Sparsely-populated North Dakota already has one of the strongest economies in the US, thanks to an ongoing oil boom.

Now the northern state of roughly 700,000 residents is seeking to become a nationwide leader in the testing and development of civil unmanned air systems (UAS).

Officials from the Grand Forks region are rallying behind a plan to develop a local hub of UAS innovation. They are also vocally promoting Grand Forks’ application to the US Federal Aviation Administration to be selected as one of six UAS test sites.

“We have open terrain with unpopulated ground density and [low] aircraft density,” says Robert Becklund, director of the Northern Plains Unmanned Systems Authority – established to help make the region a front-runner among the 25 test sites being evaluated by the FAA.

But Becklund and other local officials say North Dakota has a broader appeal than just its empty skies.

The Grand Forks region is home to a university offering degrees in UAS operation, a thriving private UAS industry and Grand Forks AFB, home to federal UAS operators, they say.

The region has also taken steps to mitigate privacy-related concerns over UAS operation. “There is an expertise that is... already in place” in North Dakota, says the state’s Lt Governor Drew Wrigley.

The 2012 FAA reauthorisation act requires the FAA to establish six UAS test sites, and the agency says it will name the locations by the end of the year.

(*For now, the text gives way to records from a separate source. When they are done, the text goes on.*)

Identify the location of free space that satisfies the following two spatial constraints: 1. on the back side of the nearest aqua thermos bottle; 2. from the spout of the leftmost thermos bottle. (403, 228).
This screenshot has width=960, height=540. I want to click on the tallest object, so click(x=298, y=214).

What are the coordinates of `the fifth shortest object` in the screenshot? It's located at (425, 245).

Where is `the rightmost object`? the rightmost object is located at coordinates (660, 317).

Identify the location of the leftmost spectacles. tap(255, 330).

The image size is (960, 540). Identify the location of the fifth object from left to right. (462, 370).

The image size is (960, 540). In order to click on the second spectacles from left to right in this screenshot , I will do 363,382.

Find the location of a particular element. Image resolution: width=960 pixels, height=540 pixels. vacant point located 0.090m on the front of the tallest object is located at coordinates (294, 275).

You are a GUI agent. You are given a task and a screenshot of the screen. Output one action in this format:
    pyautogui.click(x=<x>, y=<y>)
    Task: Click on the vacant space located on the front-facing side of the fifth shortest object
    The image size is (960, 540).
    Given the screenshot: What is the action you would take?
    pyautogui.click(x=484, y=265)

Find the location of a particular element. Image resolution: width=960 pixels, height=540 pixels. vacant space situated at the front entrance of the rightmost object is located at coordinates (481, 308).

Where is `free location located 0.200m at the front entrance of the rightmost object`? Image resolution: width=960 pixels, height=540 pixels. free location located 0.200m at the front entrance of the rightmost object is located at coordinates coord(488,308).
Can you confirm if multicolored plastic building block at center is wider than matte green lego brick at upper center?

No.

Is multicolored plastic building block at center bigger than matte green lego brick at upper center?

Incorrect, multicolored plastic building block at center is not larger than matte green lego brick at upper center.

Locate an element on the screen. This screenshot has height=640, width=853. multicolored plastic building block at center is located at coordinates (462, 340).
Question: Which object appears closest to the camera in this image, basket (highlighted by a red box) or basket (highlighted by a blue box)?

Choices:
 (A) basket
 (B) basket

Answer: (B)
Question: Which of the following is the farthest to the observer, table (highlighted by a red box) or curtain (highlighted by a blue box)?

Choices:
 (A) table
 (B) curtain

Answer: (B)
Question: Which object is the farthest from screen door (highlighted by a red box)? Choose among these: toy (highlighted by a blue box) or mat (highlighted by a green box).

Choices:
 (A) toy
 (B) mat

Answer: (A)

The FAA intends to use the sites to develop certification, flight and air traffic management standards for UAS as part of its larger effort to integrate UAS safely into national airspace.

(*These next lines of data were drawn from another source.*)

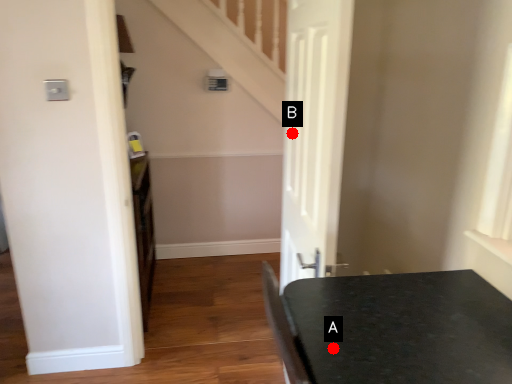 Question: Two points are circled on the image, labeled by A and B beside each circle. Which point is closer to the camera taking this photo?

Choices:
 (A) A is closer
 (B) B is closer

Answer: (A) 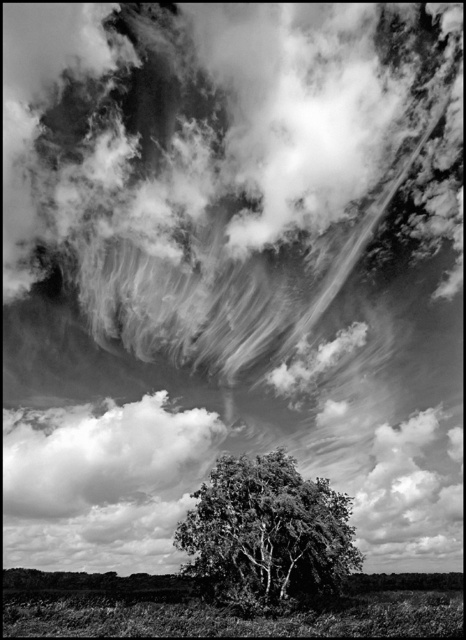 You are a photographer analyzing the composition of this black and white photo. You notice the green leafy tree at center and the cloudy white cloud at lower center. Which object is positioned lower in the frame?

The green leafy tree at center is positioned lower in the frame than the cloudy white cloud at lower center.

You are analyzing the black and white photograph and want to determine which of the two points, point (259, 572) or point (144, 486), is nearer to you. Based on the scene, can you identify which point is closer?

Point (259, 572) is closer to the viewer than point (144, 486). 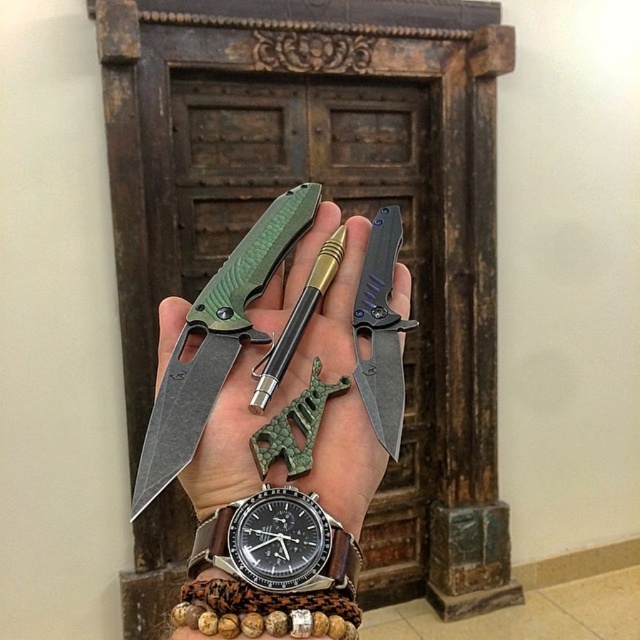 You are an artisan examining the knives and the pen in your hand. You need to place a new decorative sticker exactly at point (289, 403). Which object should you place it on?

The point (289, 403) is on the matte black knife at center, so you should place the sticker on the matte black knife at center.

You are a craftsman trying to fit two knives, the matte black knife at center and the dark gray matte knife at center, into a narrow sheath. Based on their widths, which knife might not fit if the sheath is designed for the narrower one?

The matte black knife at center might not fit into the sheath designed for the narrower dark gray matte knife at center since it might be wider.

You are an artisan working on a detailed carving project. You need to place your matte black knife at center precisely at point 0.630, 0.452 on the wooden door. Can you confirm if the knife is already positioned correctly based on the image?

The matte black knife at center is already positioned at point (289, 403) on the wooden door, so yes, it is correctly placed. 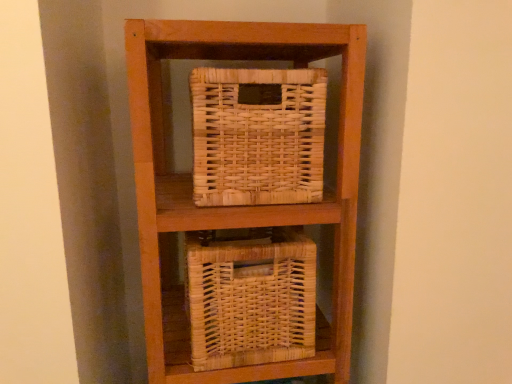 Question: Which direction should I rotate to face natural wicker basket at upper center, placed as the first basket when sorted from top to bottom, — up or down?

Choices:
 (A) down
 (B) up

Answer: (B)

Question: Would you consider natural wicker basket at lower center, positioned as the 2th basket in top-to-bottom order, to be distant from natural wicker basket at upper center, the second basket from the bottom?

Choices:
 (A) no
 (B) yes

Answer: (A)

Question: From a real-world perspective, is natural wicker basket at lower center, positioned as the 2th basket in top-to-bottom order, under natural wicker basket at upper center, placed as the first basket when sorted from top to bottom?

Choices:
 (A) yes
 (B) no

Answer: (A)

Question: Considering the relative sizes of natural wicker basket at lower center, positioned as the first basket in bottom-to-top order, and natural wicker basket at upper center, the second basket from the bottom, in the image provided, is natural wicker basket at lower center, positioned as the first basket in bottom-to-top order, taller than natural wicker basket at upper center, the second basket from the bottom,?

Choices:
 (A) no
 (B) yes

Answer: (B)

Question: Considering the relative positions of natural wicker basket at lower center, positioned as the 2th basket in top-to-bottom order, and natural wicker basket at upper center, placed as the first basket when sorted from top to bottom, in the image provided, is natural wicker basket at lower center, positioned as the 2th basket in top-to-bottom order, to the left of natural wicker basket at upper center, placed as the first basket when sorted from top to bottom, from the viewer's perspective?

Choices:
 (A) no
 (B) yes

Answer: (B)

Question: Is natural wicker basket at lower center, positioned as the 2th basket in top-to-bottom order, positioned in front of natural wicker basket at upper center, the second basket from the bottom?

Choices:
 (A) no
 (B) yes

Answer: (A)

Question: Is natural wicker basket at lower center, positioned as the first basket in bottom-to-top order, bigger than natural wicker basket at upper center, the second basket from the bottom?

Choices:
 (A) yes
 (B) no

Answer: (A)

Question: Considering the relative positions of natural wicker basket at upper center, placed as the first basket when sorted from top to bottom, and natural wicker basket at lower center, positioned as the first basket in bottom-to-top order, in the image provided, is natural wicker basket at upper center, placed as the first basket when sorted from top to bottom, to the right of natural wicker basket at lower center, positioned as the first basket in bottom-to-top order, from the viewer's perspective?

Choices:
 (A) yes
 (B) no

Answer: (A)

Question: Is natural wicker basket at upper center, placed as the first basket when sorted from top to bottom, wider than natural wicker basket at lower center, positioned as the 2th basket in top-to-bottom order?

Choices:
 (A) no
 (B) yes

Answer: (A)

Question: Is the depth of natural wicker basket at upper center, placed as the first basket when sorted from top to bottom, less than that of natural wicker basket at lower center, positioned as the 2th basket in top-to-bottom order?

Choices:
 (A) yes
 (B) no

Answer: (A)

Question: Is natural wicker basket at upper center, the second basket from the bottom, oriented towards natural wicker basket at lower center, positioned as the 2th basket in top-to-bottom order?

Choices:
 (A) no
 (B) yes

Answer: (A)

Question: Is natural wicker basket at upper center, placed as the first basket when sorted from top to bottom, located outside natural wicker basket at lower center, positioned as the 2th basket in top-to-bottom order?

Choices:
 (A) yes
 (B) no

Answer: (A)

Question: Can you confirm if natural wicker basket at upper center, the second basket from the bottom, is smaller than natural wicker basket at lower center, positioned as the first basket in bottom-to-top order?

Choices:
 (A) yes
 (B) no

Answer: (A)

Question: From a real-world perspective, is natural wicker basket at lower center, positioned as the first basket in bottom-to-top order, above or below natural wicker basket at upper center, the second basket from the bottom?

Choices:
 (A) below
 (B) above

Answer: (A) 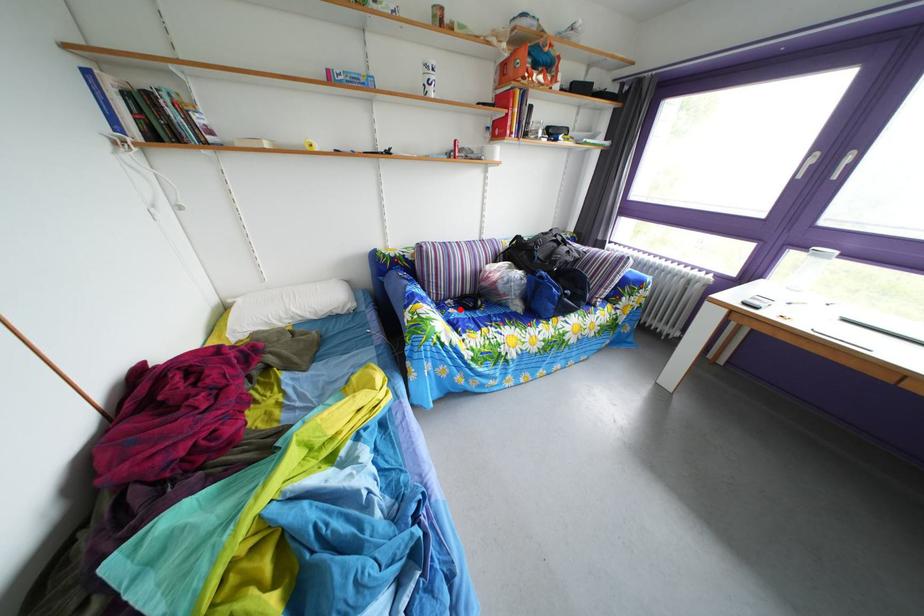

Officials note Grand Forks already has a healthy UAS industry anchored by the University of North Dakota, which offers degrees in UAS operations.

The university conducts UAS research into areas such as sense-and-avoid technologies that can help unmanned aircraft steer clear of other manned and unmanned airspace users.

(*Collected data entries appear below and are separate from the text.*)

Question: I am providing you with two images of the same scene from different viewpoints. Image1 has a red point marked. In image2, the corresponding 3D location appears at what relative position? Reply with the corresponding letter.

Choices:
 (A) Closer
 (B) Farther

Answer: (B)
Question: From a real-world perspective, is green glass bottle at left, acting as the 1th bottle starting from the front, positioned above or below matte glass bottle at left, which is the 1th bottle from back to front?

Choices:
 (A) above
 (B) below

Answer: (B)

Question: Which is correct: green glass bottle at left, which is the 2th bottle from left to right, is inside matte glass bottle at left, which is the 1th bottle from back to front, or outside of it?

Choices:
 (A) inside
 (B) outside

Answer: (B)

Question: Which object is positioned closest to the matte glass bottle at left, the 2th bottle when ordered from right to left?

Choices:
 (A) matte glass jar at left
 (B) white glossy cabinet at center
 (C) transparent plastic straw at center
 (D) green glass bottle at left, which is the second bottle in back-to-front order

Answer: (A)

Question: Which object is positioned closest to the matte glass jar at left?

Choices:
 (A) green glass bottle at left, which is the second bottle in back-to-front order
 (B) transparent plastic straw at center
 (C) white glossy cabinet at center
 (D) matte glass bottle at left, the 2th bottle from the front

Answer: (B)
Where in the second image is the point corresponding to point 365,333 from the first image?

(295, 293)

Roughly 130 students are enrolled on the UAS programme according to school officials, and many graduates take jobs with government contractors like General Atomics or small, local UAS firms.

Bruce Smith, dean of the college’s John D Odegard School of Aerospace Sciences, says UAS are “on the precipice” of a major technological leap forward.

“Once [UAS] are able to break out into commercial applications, they will be the platform of choice for everything except commercial aviation and general aviation,” Smith predicts.

The university is one supporter of Grand Sky, a project proposed by Grand Forks County to develop a roughly 81ha (200 acre) UAS-focused airspace development park on the Grand Forks AFB site.

UAS are already a common sight at the base. From there, the US Air Force operates a fleet of Northrop Grumman RQ-4 Global Hawk reconnaissance aircraft, Customs and Border Protection operates General Atomics MQ-9 Reapers and the National Guard operates General Atomics MD-1 Predators.

Local officials say the business park will facilitate testing and development of UAS for commercial applications and pilot and technician training. In addition, the site will be used for data management and analysis and for development of sense-and-avoid systems.

Officials hope to finalise an agreement to lease land from the base this month.

Supporters of the project are quick to note that the non-military UAS industry is active in Grand Forks – the Grand Forks Country Sheriff’s Department and the Grand Forks Police Department operate a fleet of small UAS in partnership with the university.

The aircraft, which include vertical-lift models made by AeroVironment and Draganfly are ideal for search and rescue missions and for monitoring natural disasters like floods, says deputy sheriff Alan Frazier.

Officials also note the community has taken steps to head off privacy concerns by establishing an “unmanned aircraft systems research compliance committee”, which sets privacy standards that the police must follow.

For instance, the committee restricts aerial data that can be retained and requires the departments to post signs in neighbourhoods before operating UAS.

Officials say the committee, composed of representatives from the community, university and local government, is unique to North Dakota, and shows the state takes privacy seriously.

Privacy is also a focus of the FAA, which is requiring operators of test sites to develop privacy policies and comply with local, state and federal civil liberty and privacy laws. In addition, the FAA says operators at test sites must have written plans describing how they will use and retain test data.

The FAA has said test sites will be selected based on a variety of factors including geography and climate, and Becklund says the administration has indicated it wants “cold weather options”.

Look no further than North Dakota, he says.

The average low temperature in Grand Forks in January is -18˚C (-1˚F), and winter temperatures frequently fall to -29˚C or below, according to meteorological data.

Becklund says the region is perfect for cold-weather testing. He says equipment like servomotors can be tested on the ground in North Dakota, while in warmer states such testing must be conducted at altitude.

“The diversity of our weather is a strength,” says Maj Gen David Sprynczynatyk of the North Dakota National Guard, noting that military pilots frequently travel to North Dakota for cold weather training.